Altering ß-Cell Proliferation In Vivo by Pharmacological Manipulation of the Nrf2 Pathway

Abstract

Glucose is a natural mitogen that drives adaptive β-cell mass expansion by promoting proliferation. We previously demonstrated that induction of Nrf2 is required for glucose-stimulated and carbohydrate response element binding protein (ChREBPa)-augmented β-cell proliferation. Here we found that adenoviral delivery of Nrf2 increased human β-cell proliferation by 8.9 ± 0.2 fold (n=6), which exceeded the effect of 20 mM glucose (4.3 ± 0.4 fold). To test if activation of the Nrf2 pathway is necessary for adaptive β-cell expansion in vivo, we used pharmacological inhibitors and activators of Nrf2. Mice were placed on a high fat diet (HFD) or standard chow diet (SD) for 7 days and treated with vehicle or brusatol, which depletes Nrf2 by a post-translational mechanism. Treatment with brusatol effectively diminished Nrf2 abundance in β-cells as determined by immunofluorescence. Further, brusatol treatment ameliorated the increased β-cell proliferation normally seen with a one-week HFD (2.7±03% ki67 positive β-cells in control HFD mice, vs. 1.6±0.3% in HFD mice treated with brusatol, p < 0.05, n=5). Brusatol-treated mice also displayed significantly diminished glucose tolerance on a HFD by IPGTT, without altering the food intake or weight of the animals.

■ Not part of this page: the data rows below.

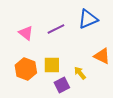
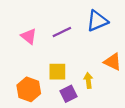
orange hexagon: (26, 69) -> (29, 89), moved
yellow arrow: (80, 73) -> (88, 81), turned 32

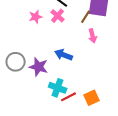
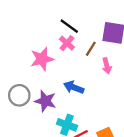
pink star: (36, 17) -> (42, 59), moved, size x1.5
brown line: (86, 17) -> (91, 49), moved

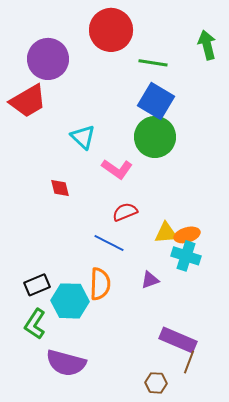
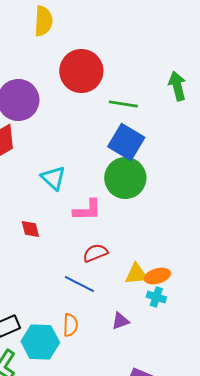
pink L-shape: (117, 169) -> (87, 210), turned -36
cyan cross: (186, 256) -> (156, 297), size x0.7
orange semicircle: (100, 284) -> (70, 325), size x0.7

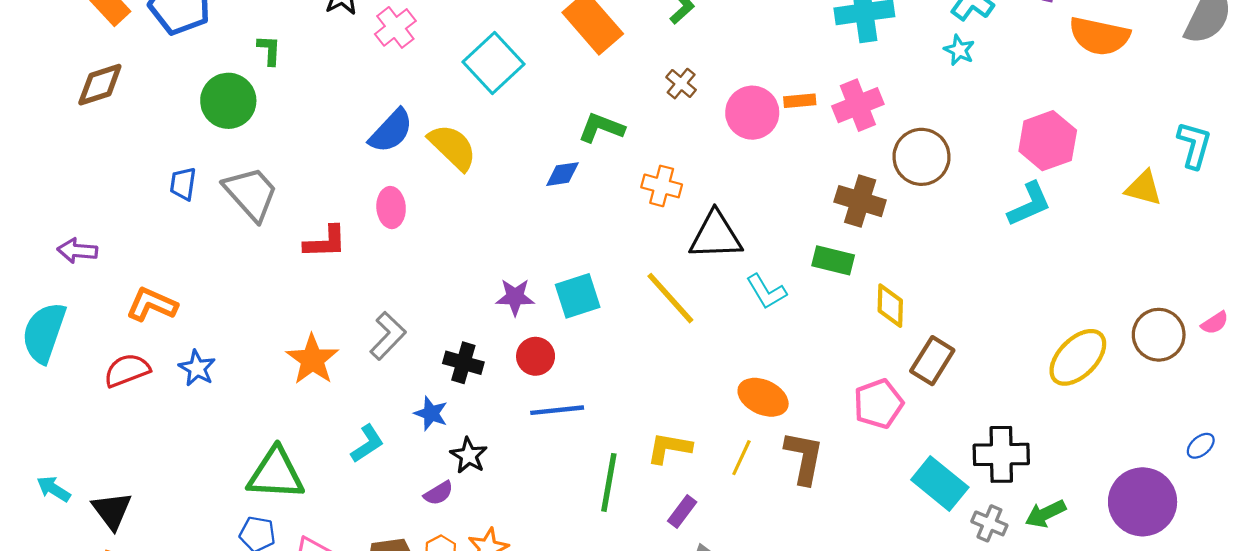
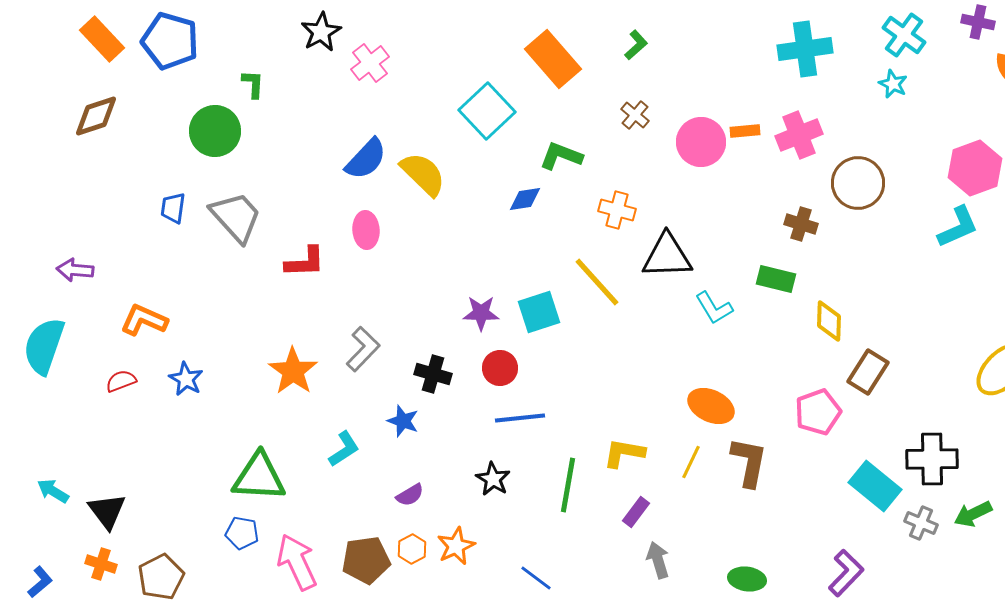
cyan square: (493, 63) -> (487, 111), moved
brown cross: (860, 201) -> (801, 224), size x0.7
yellow line: (670, 298) -> (597, 282), moved
red semicircle: (127, 370) -> (121, 381), size x0.7
black star: (469, 455) -> (493, 479), moved

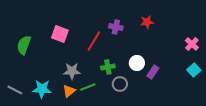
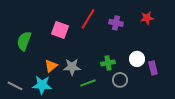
red line: (94, 41) -> (88, 19), moved
purple rectangle: (153, 72) -> (153, 68), turned -48
orange triangle: (69, 91) -> (51, 66), moved

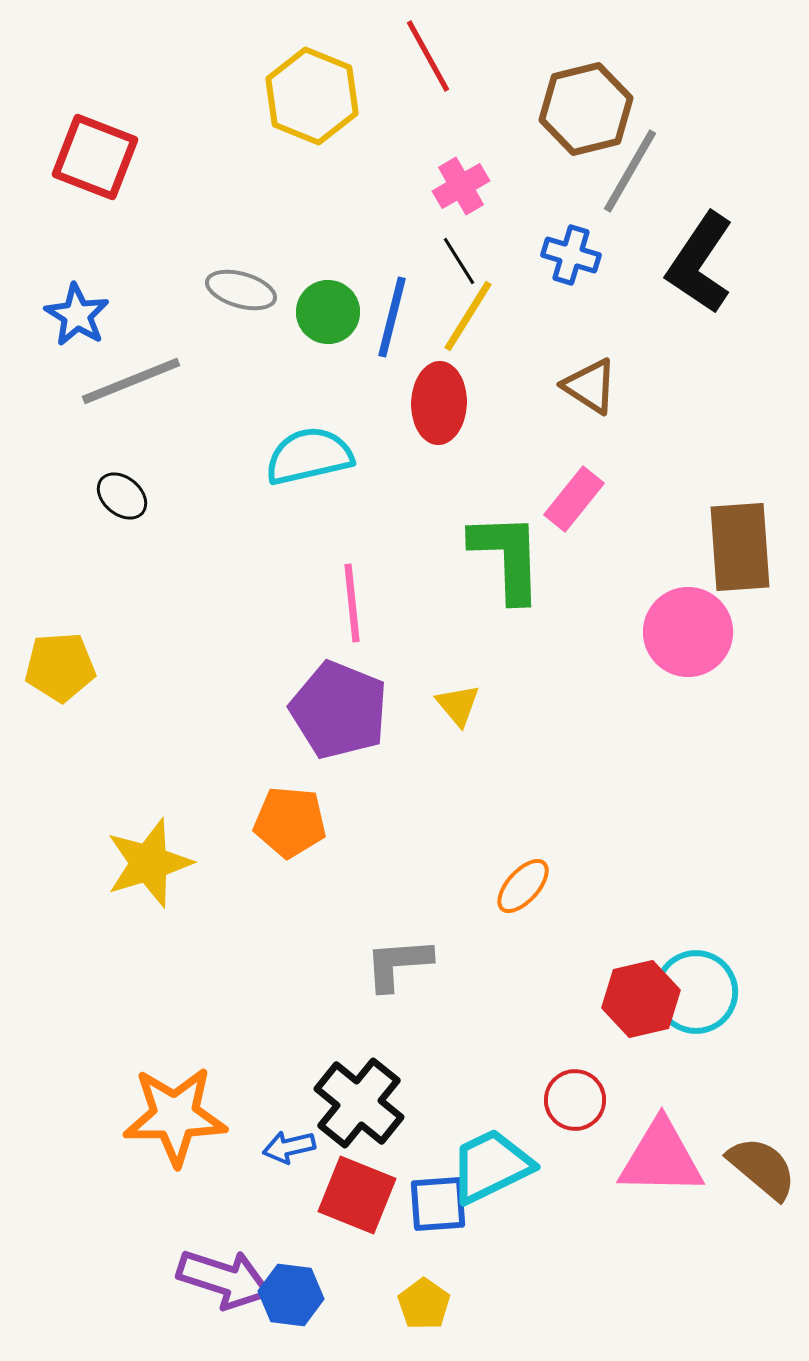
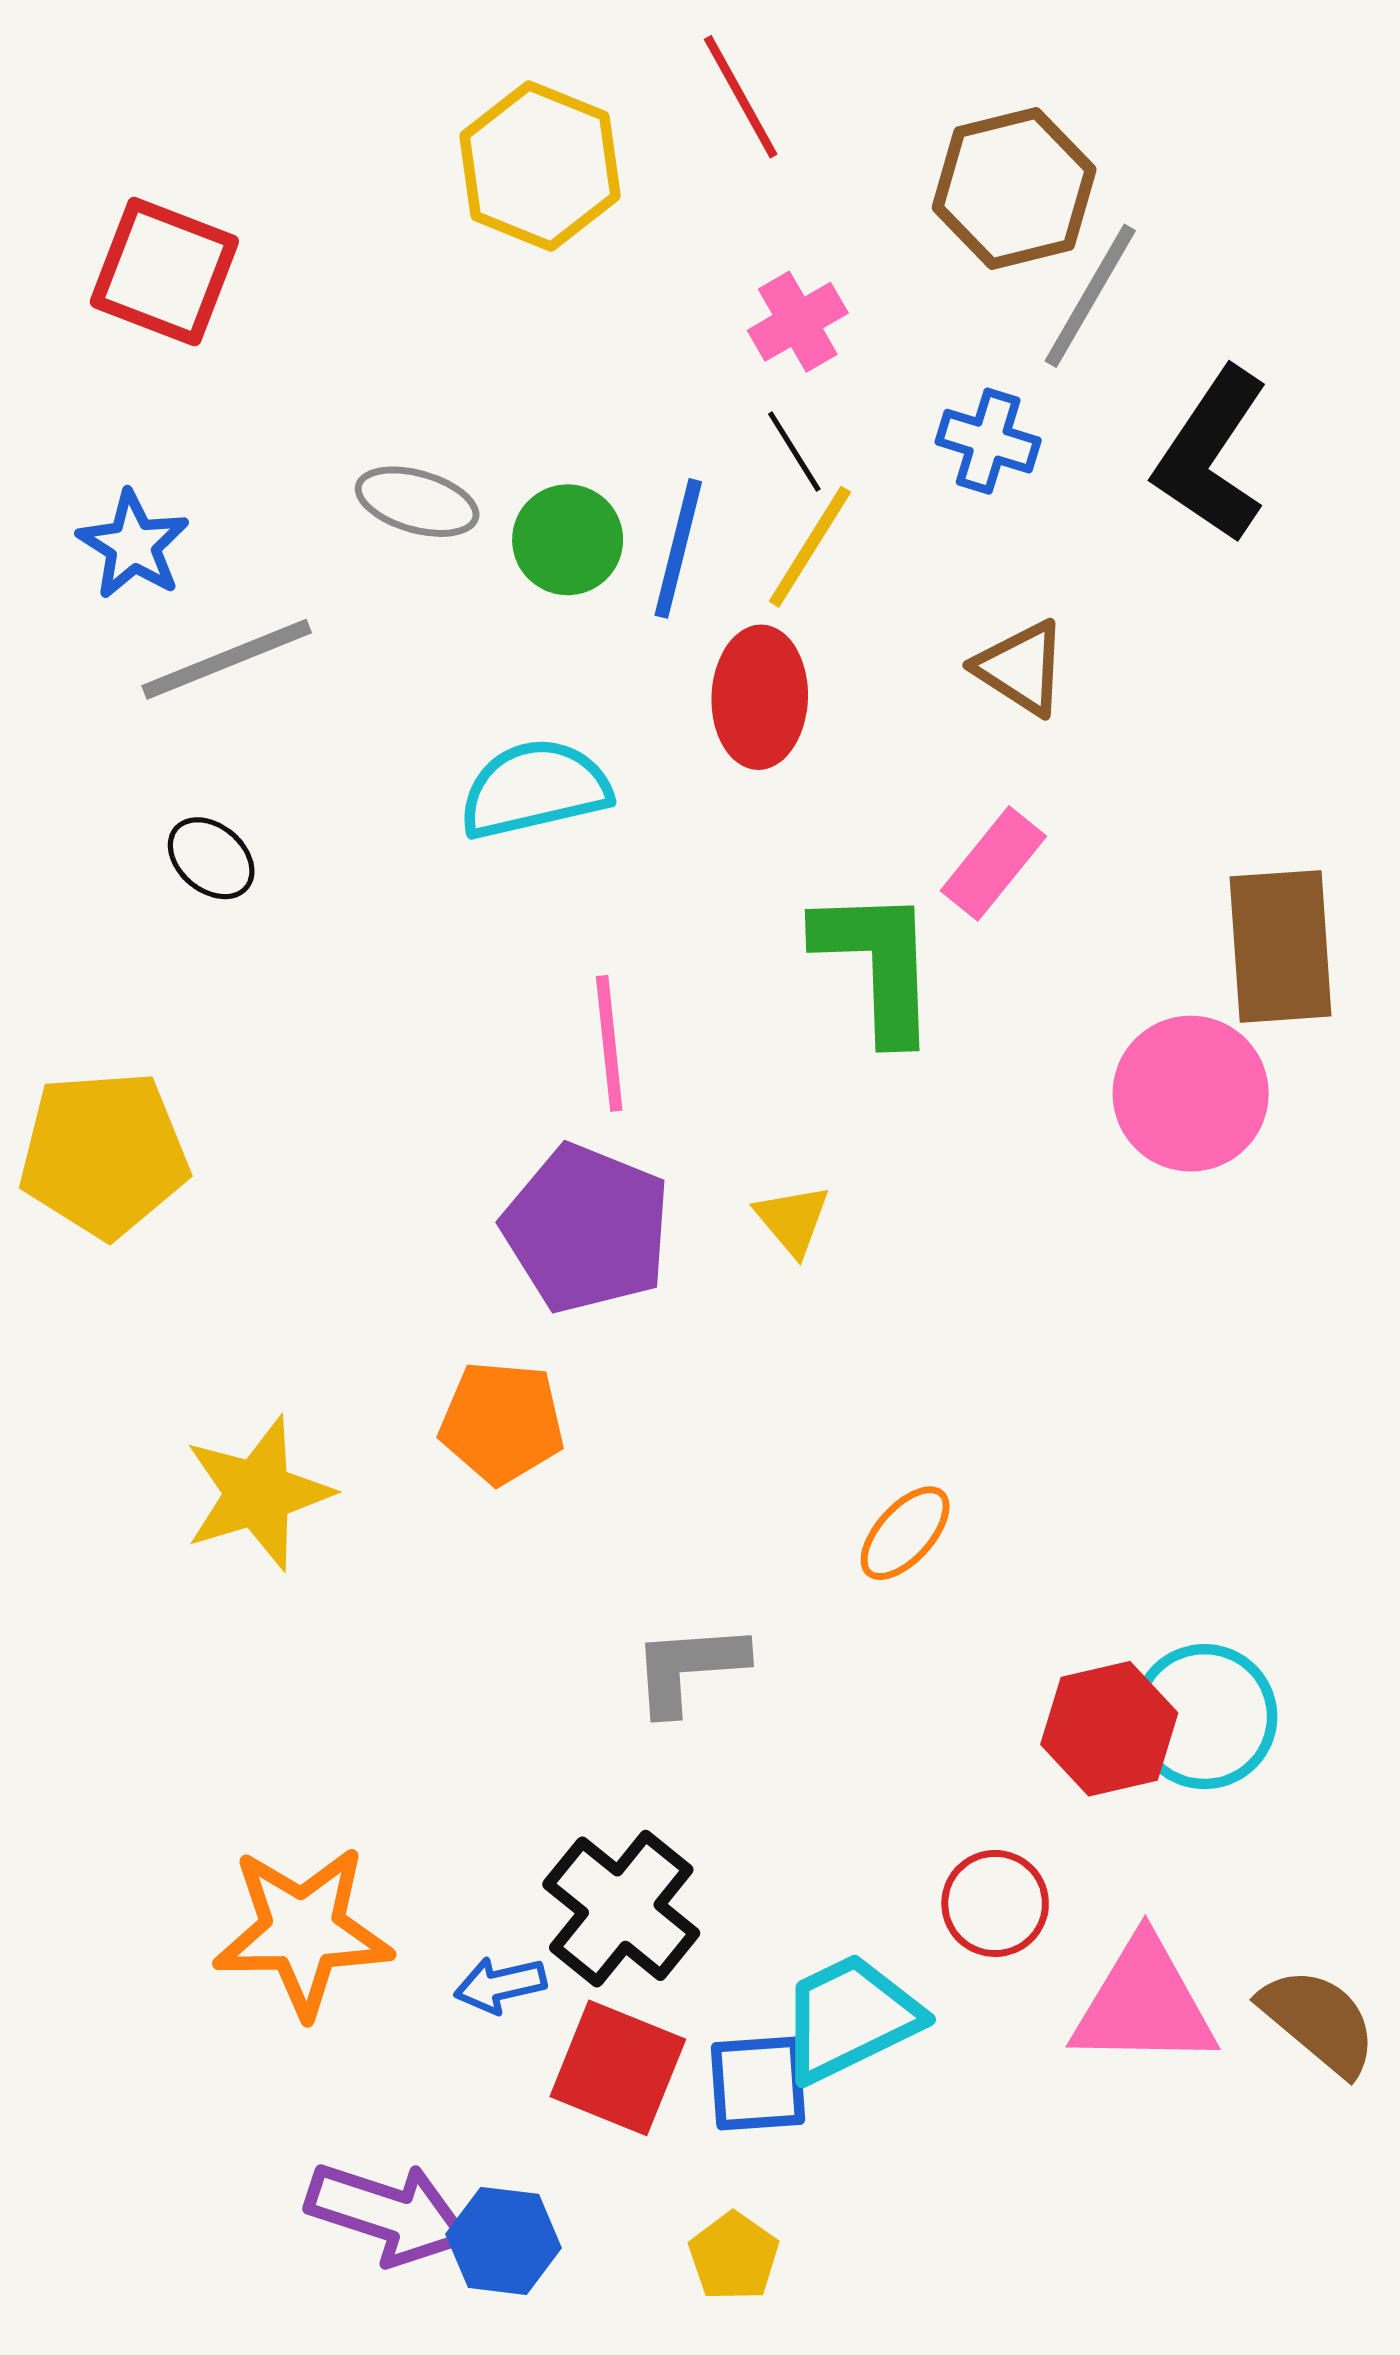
yellow pentagon: (60, 667) -> (104, 1154), size x1.4

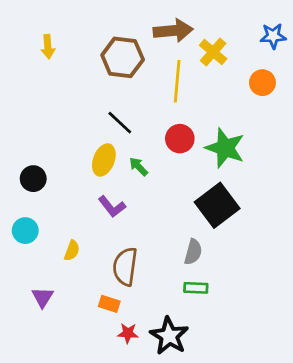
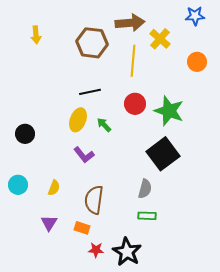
blue star: (273, 36) -> (195, 16), moved
black line: (120, 123) -> (90, 92), turned -55
cyan circle: (25, 231) -> (18, 185), moved
purple triangle: (43, 297) -> (49, 223), moved

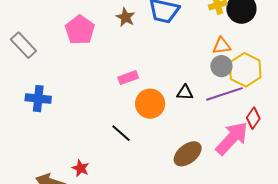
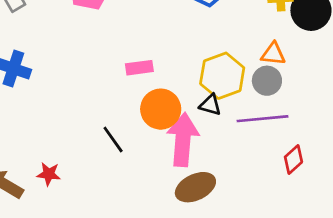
yellow hexagon: (245, 70) -> (222, 76), moved
pink arrow: (232, 138) -> (183, 140), moved, turned -51
red star: (81, 168) -> (49, 174), turned -30

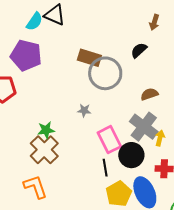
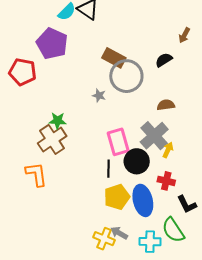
gray star: (84, 110) -> (99, 96), moved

Using an activator of Nrf2, bardoxolone methyl (CDDO-Me), for 7 days in the presence or absence of HFD. We found, consistent with previous reports, improved glycemic levels and decreased body weight in mice treated with CDDO-Me on a HFD. Remarkably, we also found increased β-cell proliferation in mice fed a SD and treated with CDDO-Me (1.7 ± 0.1% controls compared to 2.6±0.1% ki67 positive, insulin positive β-cells in mice treated with CDDO-Me). Crucially, in human β-cells, brusatol inhibited glucose-stimulated proliferation (1.9 fold vs. 12.7 fold, n=2) and CDDO-Me increased proliferation in 5 mM glucose (37.5 fold, n=2). Thus, we conclude that the Nrf2 pathway is an exciting novel target for manipulation of β-cell proliferation in vivo. Disclosure L.S. Katz: None. A. Garcia-Ocana: None. D. Scott: None.